As the inflationary field slowly relaxes to the vacuum, the cosmological constant goes to zero, and space begins to expand normally.

The time before is called the inflation period.

After that period, one uses particle physics models with quark gluon plasmas etc as the time goes on. The gluons and quarks are confined because the energy falls, and nuclear fusion starts at 0.01 seconds and ends at 3 minutes when atoms start to form until most atoms are neutral and the photons decouple and give the CMB at 380.000 years from the BB singularity.

The the data/observations have shown that expansion is accelerating again, which raises the need for dark energy and a cosmological constant.

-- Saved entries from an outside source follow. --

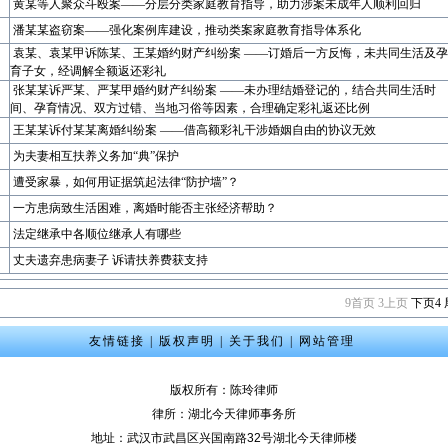
黄某等人聚众斗殴案——分层分类家庭教育指导，助力涉案未成年人顺利回归
潘某某盗窃案——强化案例库建设，推动类案家庭教育指导体系化
袁某、袁某甲诉陈某、王某婚约财产纠纷案 ——订婚后一方反悔，未共同生活及孕
育子女，经调解全额返还彩礼
张某某诉严某、严某甲婚约财产纠纷案 ——未办理结婚登记的，结合共同生活时
间、孕育情况、双方过错、当地习俗等因素，合理确定彩礼返还比例
王某某诉付某某离婚纠纷案 ——借高额彩礼干涉婚姻自由的协议无效
为夫妻相互扶养义务加“典”保护
遭受家暴，如何用证据筑起法律“防护墙”？
一方患病致生活困难，离婚时能否主张经济帮助？
法定继承中各顺位继承人有哪些
丈夫遗弃患病妻子 诉请扶养费获支持
9
首页
3
上页
下页
4
友情链接
|
版权声明
|
关于我们
|
网站管理
版权所有：陈玲律师
律所：湖北今天律师事务所
地址：武汉市武昌区兴国南路32号湖北今天律师楼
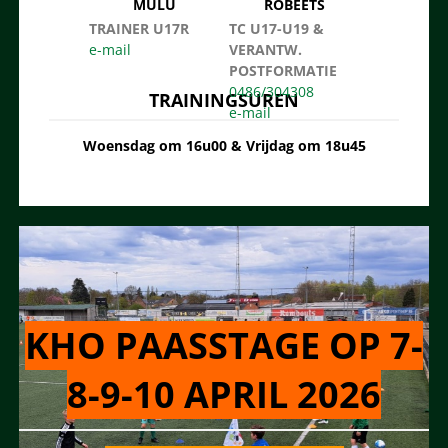
MULU
ROBEETS
TRAINER U17R
TC U17-U19 &
VERANTW.
POSTFORMATIE
0486/304308
TRAININGSUREN
Woensdag om 16u00 & Vrijdag om 18u45
KHO PAASSTAGE OP 7-
8-9-10 APRIL 2026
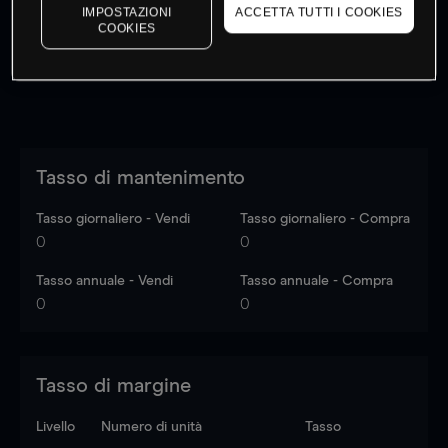
dati di mercato
Log in
to see latest market data
IMPOSTAZIONI
ACCETTA TUTTI I COOKIES
COOKIES
Tasso di mantenimento
Tasso giornaliero - Vendi
Tasso giornaliero - Compra
0
0
Tasso annuale - Vendi
Tasso annuale - Compra
0
0
Tasso di margine
Livello
Numero di unità
Tasso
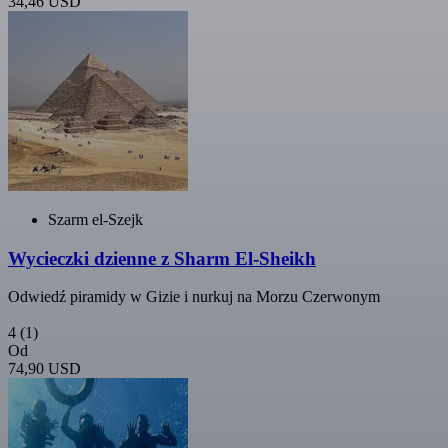
34,46 USD
Szarm el-Szejk
Wycieczki dzienne z Sharm El-Sheikh
Odwiedź piramidy w Gizie i nurkuj na Morzu Czerwonym
4
(1)
Od
74,90 USD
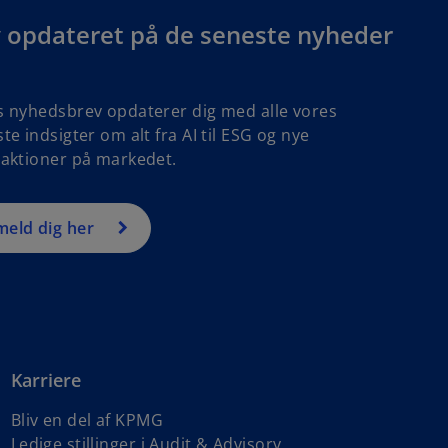
v opdateret på de seneste nyheder
s nyhedsbrev opdaterer dig med alle vores
te indsigter om alt fra AI til ESG og nye
saktioner på markedet.
meld dig her
Karriere
Bliv en del af KPMG
o
Ledige stillinger i Audit & Advisory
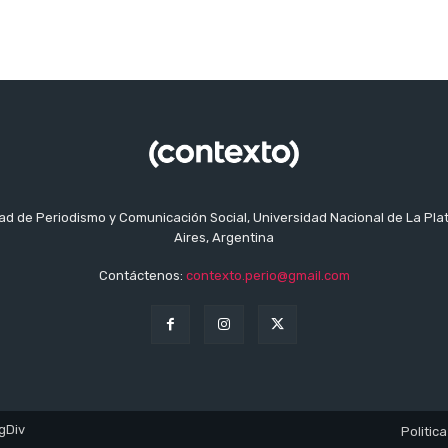
tad de Periodismo y Comunicación Social, Universidad Nacional de La Pla
Aires, Argentina
Contáctenos:
contexto.perio@gmail.com
gDiv
Politica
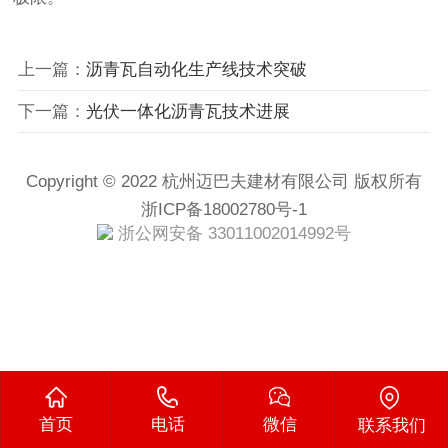
上一篇：
沥青瓦自动化生产线技术突破
下一篇：
光伏一体化沥青瓦技术进展
Copyright © 2022 杭州迈巴夫建材有限公司 版权所有
浙ICP备18002780号-1
浙公网安备 33011002014992号
首页
电话
微信
联系我们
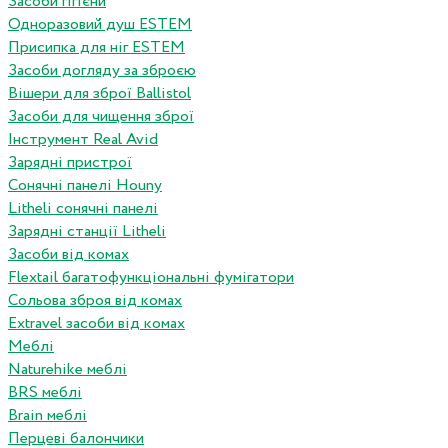
Засоби гігієни
Одноразовий душ ESTEM
Присипка для ніг ESTEM
Засоби догляду за зброєю
Вішери для зброї Ballistol
Засоби для чищення зброї
Інструмент Real Avid
Зарядні пристрої
Сонячні панелі Houny
Litheli сонячні панелі
Зарядні станції Litheli
Засоби від комах
Flextail багатофункціональні фумігатори
Сольова зброя від комах
Extravel засоби від комах
Меблі
Naturehike меблі
BRS меблі
Brain меблі
Перцеві балончики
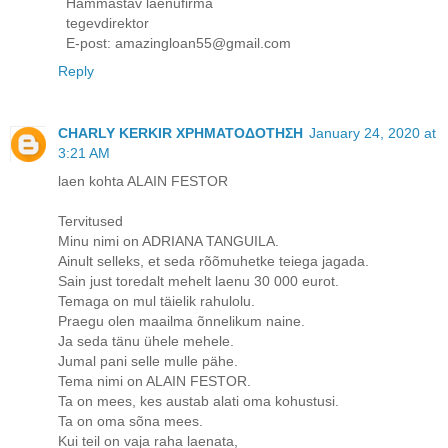
Hämmastav laenufirma
tegevdirektor
E-post: amazingloan55@gmail.com
Reply
CHARLY KERKIR ΧΡΗΜΑΤΟΔΟΤΗΣΗ
January 24, 2020 at
3:21 AM
laen kohta ALAIN FESTOR
Tervitused
Minu nimi on ADRIANA TANGUILA.
Ainult selleks, et seda rõõmuhetke teiega jagada.
Sain just toredalt mehelt laenu 30 000 eurot.
Temaga on mul täielik rahulolu.
Praegu olen maailma õnnelikum naine.
Ja seda tänu ühele mehele.
Jumal pani selle mulle pähe.
Tema nimi on ALAIN FESTOR.
Ta on mees, kes austab alati oma kohustusi.
Ta on oma sõna mees.
Kui teil on vaja raha laenata,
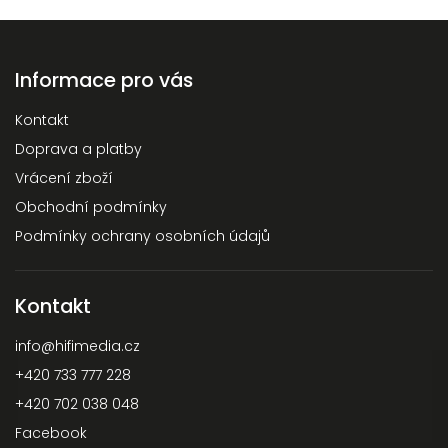
Informace pro vás
Kontakt
Doprava a platby
Vrácení zboží
Obchodní podmínky
Podmínky ochrany osobních údajů
Kontakt
info
@
hifimedia.cz
+420 733 777 228
+420 702 038 048
Facebook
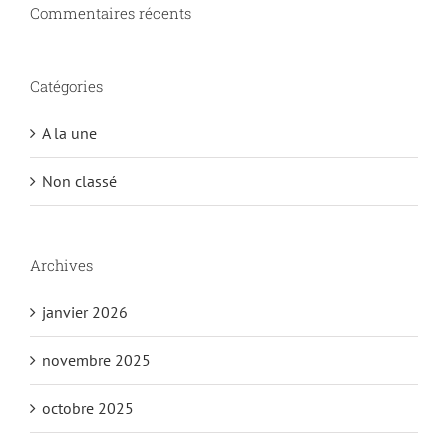
Commentaires récents
Catégories
A la une
Non classé
Archives
janvier 2026
novembre 2025
octobre 2025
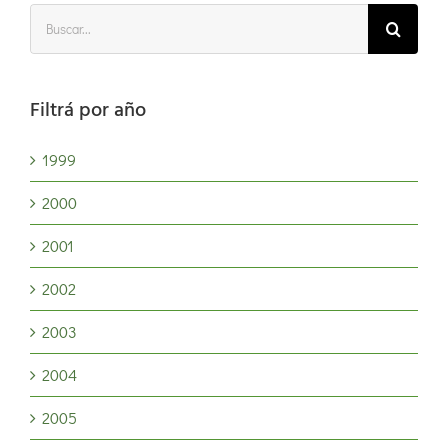
Buscar:
Filtrá por año
1999
2000
2001
2002
2003
2004
2005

From 2003 to 2010, NASA's WMAP took very detailed pictures of the universe by means of the cosmic microwave background radiation. The images can be interpreted to indicate that the universe is 13.7 billion years old (within one percent error) and that the Lambda-CDM model and the inflationary theory are correct. No other cosmological theory can yet explain such a wide range of observed parameters, from the ratio of the elemental abundances in the early universe to the structure of the cosmic microwave background, the observed higher abundance of active galactic nuclei in the early universe and the observed masses of clusters of galaxies.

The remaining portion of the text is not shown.